Lacaille 9352 is a red dwarf star appearing near the southwestern edge of Piscis Austrinus, the Southern Fish. It was first listed in Abbe Nicholas Louis de La Caille's posthumous 1763 catalogue of stars he observed from 1750 to 1754 at the Cape of Good Hope. (Lacaille, who was first astronomer to systematically observe the entire night sky, also named 15 of the 88 currently-recognized constellations.) At magnitude 7.34, the star is somewhat too faint to be seen with the naked eye; but Lacaille observed it with just a 1/2" (8x) refractor.

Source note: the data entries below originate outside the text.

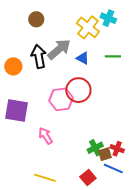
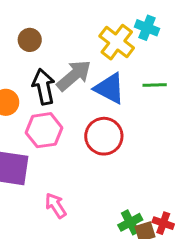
brown circle: (36, 19) -> (30, 40), moved
blue triangle: (83, 58) -> (110, 88), size x1.6
pink hexagon: (61, 99) -> (44, 130), moved

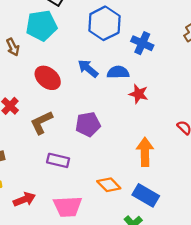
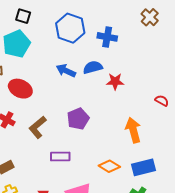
red ellipse: (48, 78) -> (20, 89), moved
blue rectangle: (146, 195) -> (143, 167), turned -30

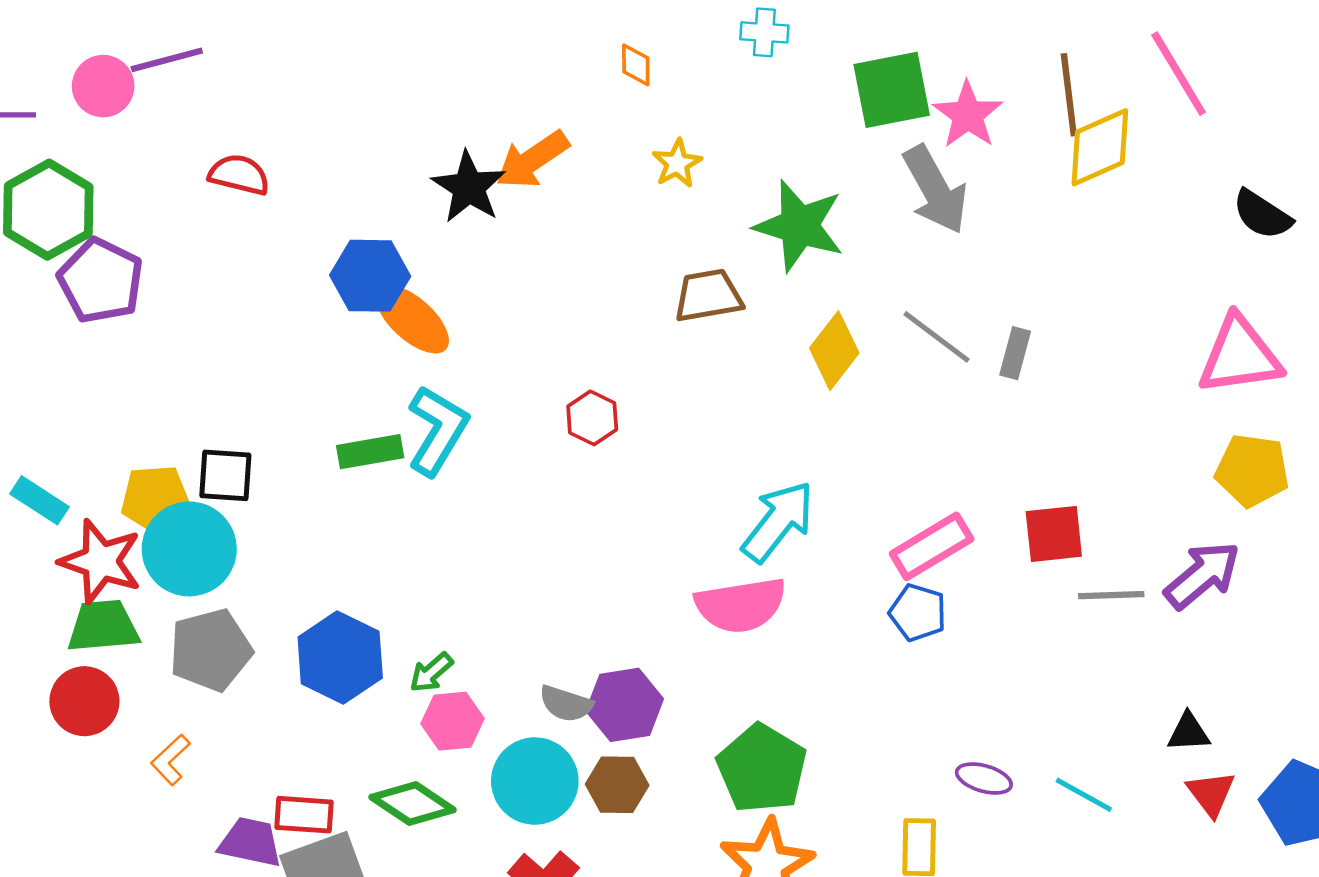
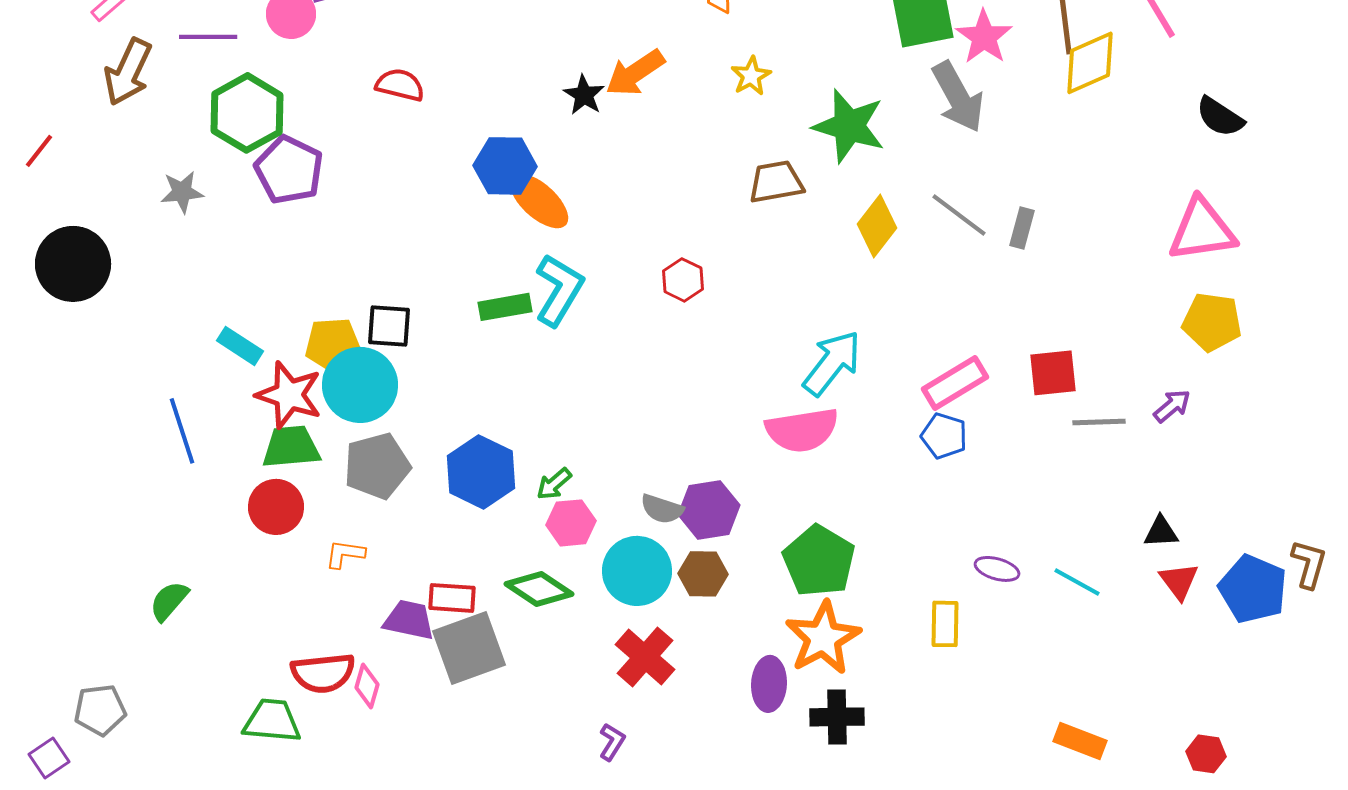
black star: (469, 187) -> (584, 95), size x0.7
purple arrow: (1202, 575) -> (1172, 406), size x0.6
orange L-shape: (171, 760) -> (345, 554), turned 51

Located 10.7 light-years from our Sun, Lacaille 9352 is the 10th-closest star to our Solar System, and is the closest in Piscis Austrinus. Its nearest neighbor in space is the EZ Aquarii system, 4.21 light years away. Lacaille 9352 has the fourth largest proper motion known, moving across the sky at 6.9" per year. It is a dim, cool, main-sequence red dwarf with a spectral type of M1.5 Ve, a mass 47% of the Sun's, about half the Sun's diameter, and 1.1% of its luminosity. Its has only about a tenth of the solar abundance of "metals", i.e. elements heavier than hydrogen.
A search for faint companions using the Hubble Space Telescope found no evidence of any large Jupiter- or brown dwarf-sized objects.